▶ _Goal of the exercise_: Set down, word for word, only the lines from the start of the records through the line bearing "incrementado sus exportaciones un 34%, hasta"; include no pictures.

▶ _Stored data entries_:
**********
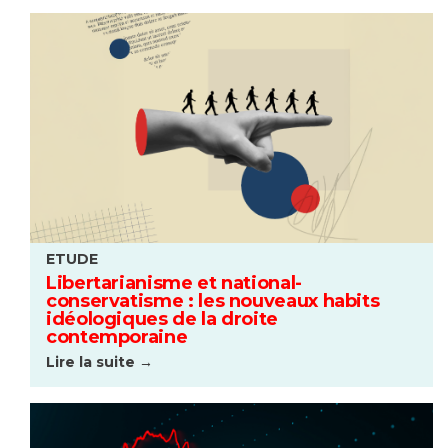
ETUDE
Libertarianisme et national-
conservatisme : les nouveaux habits
idéologiques de la droite
contemporaine
Lire la suite →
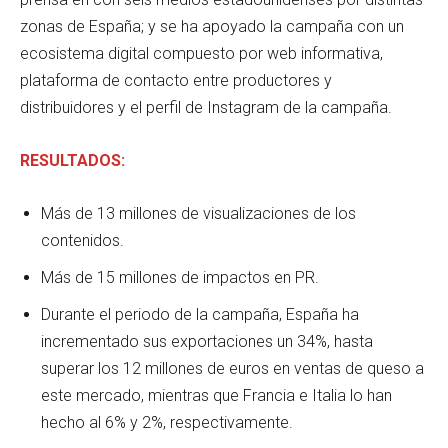
zonas de España; y se ha apoyado la campaña con un
ecosistema digital compuesto por web informativa,
plataforma de contacto entre productores y
distribuidores y el perfil de Instagram de la campaña.
RESULTADOS:
Más de 13 millones de visualizaciones de los
contenidos.
Más de 15 millones de impactos en PR.
Durante el periodo de la campaña, España ha
incrementado sus exportaciones un 34%, hasta
superar los 12 millones de euros en ventas de queso a
este mercado, mientras que Francia e Italia lo han
hecho al 6% y 2%, respectivamente.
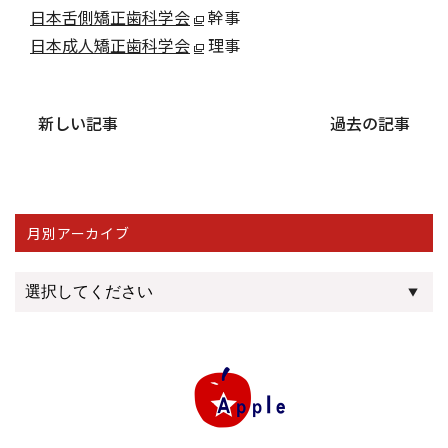
日本舌側矯正歯科学会
幹事
日本成人矯正歯科学会
理事
新しい記事
過去の記事
月別アーカイブ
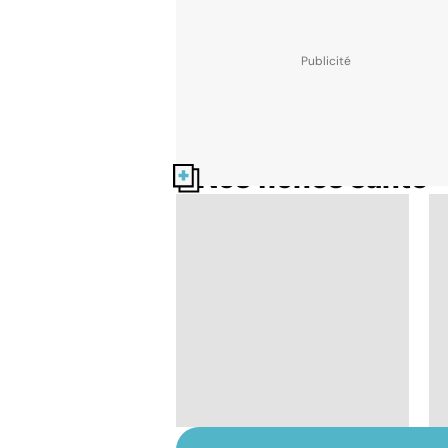
Nos fiches santé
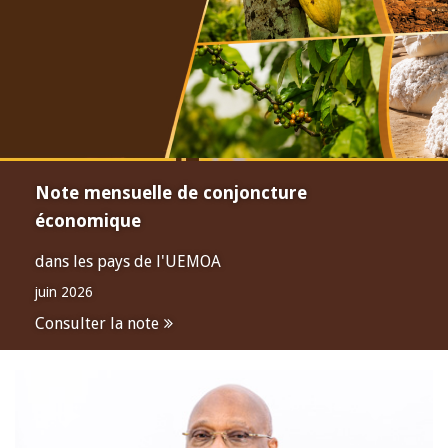
Note mensuelle de conjoncture
économique
dans les pays de l'UEMOA
juin 2026
Consulter la note
Open
configuration
options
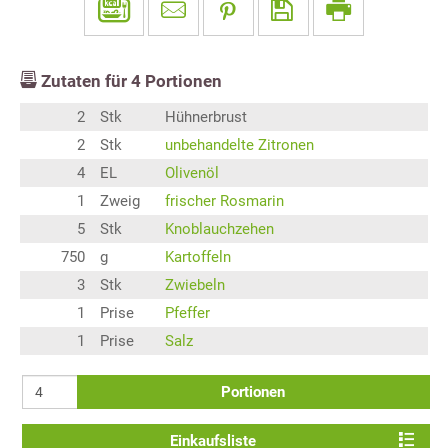
Zutaten für
4
Portionen
2
Stk
Hühnerbrust
2
Stk
unbehandelte Zitronen
4
EL
Olivenöl
1
Zweig
frischer Rosmarin
5
Stk
Knoblauchzehen
750
g
Kartoffeln
3
Stk
Zwiebeln
1
Prise
Pfeffer
1
Prise
Salz
Portionen
Einkaufsliste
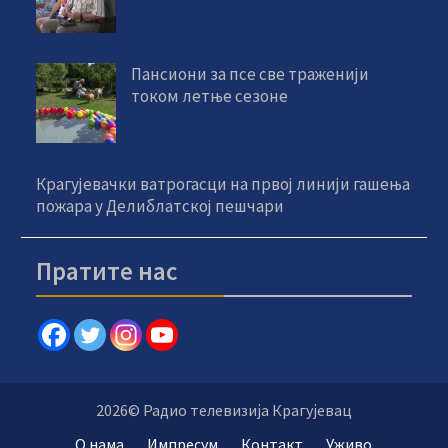
Пансиони за псе све траженији
током летње сезоне
Крагујевачки ватрогасци на првој линији гашења
пожара у Делиблатској пешчари
Пратите нас
2026© Радио телевизија Крагујевац
О нама
Импресум
Контакт
Уживо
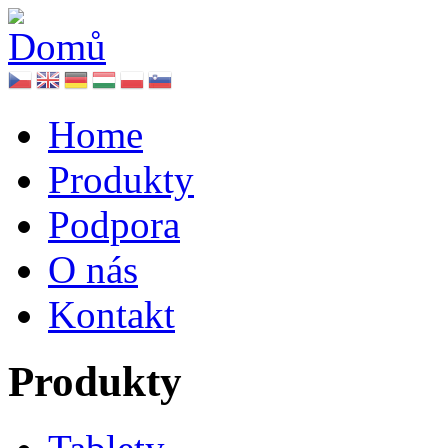
Home
Produkty
Podpora
O nás
Kontakt
Produkty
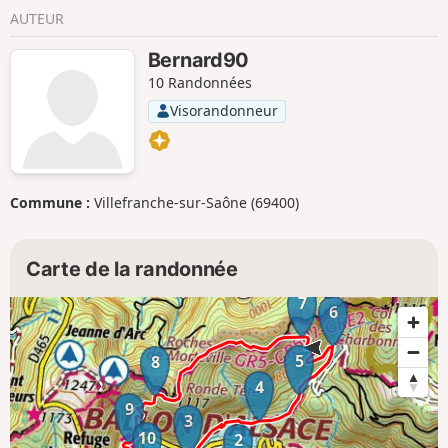
AUTEUR
Bernard90
10 Randonnées
Visorandonneur
Commune :
Villefranche-sur-Saône (69400)
Carte de la randonnée
7
6
5
8
4
9
3
10
2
**********
▶ _Result of this task_:
ETUDE
Libertarianisme et national-
conservatisme : les nouveaux habits
idéologiques de la droite
contemporaine
Lire la suite →
zonas de España; y se ha apoyado la campaña con un
ecosistema digital compuesto por web informativa,
plataforma de contacto entre productores y
distribuidores y el perfil de Instagram de la campaña.
RESULTADOS:
Más de 13 millones de visualizaciones de los
contenidos.
Más de 15 millones de impactos en PR.
Durante el periodo de la campaña, España ha
incrementado sus exportaciones un 34%, hasta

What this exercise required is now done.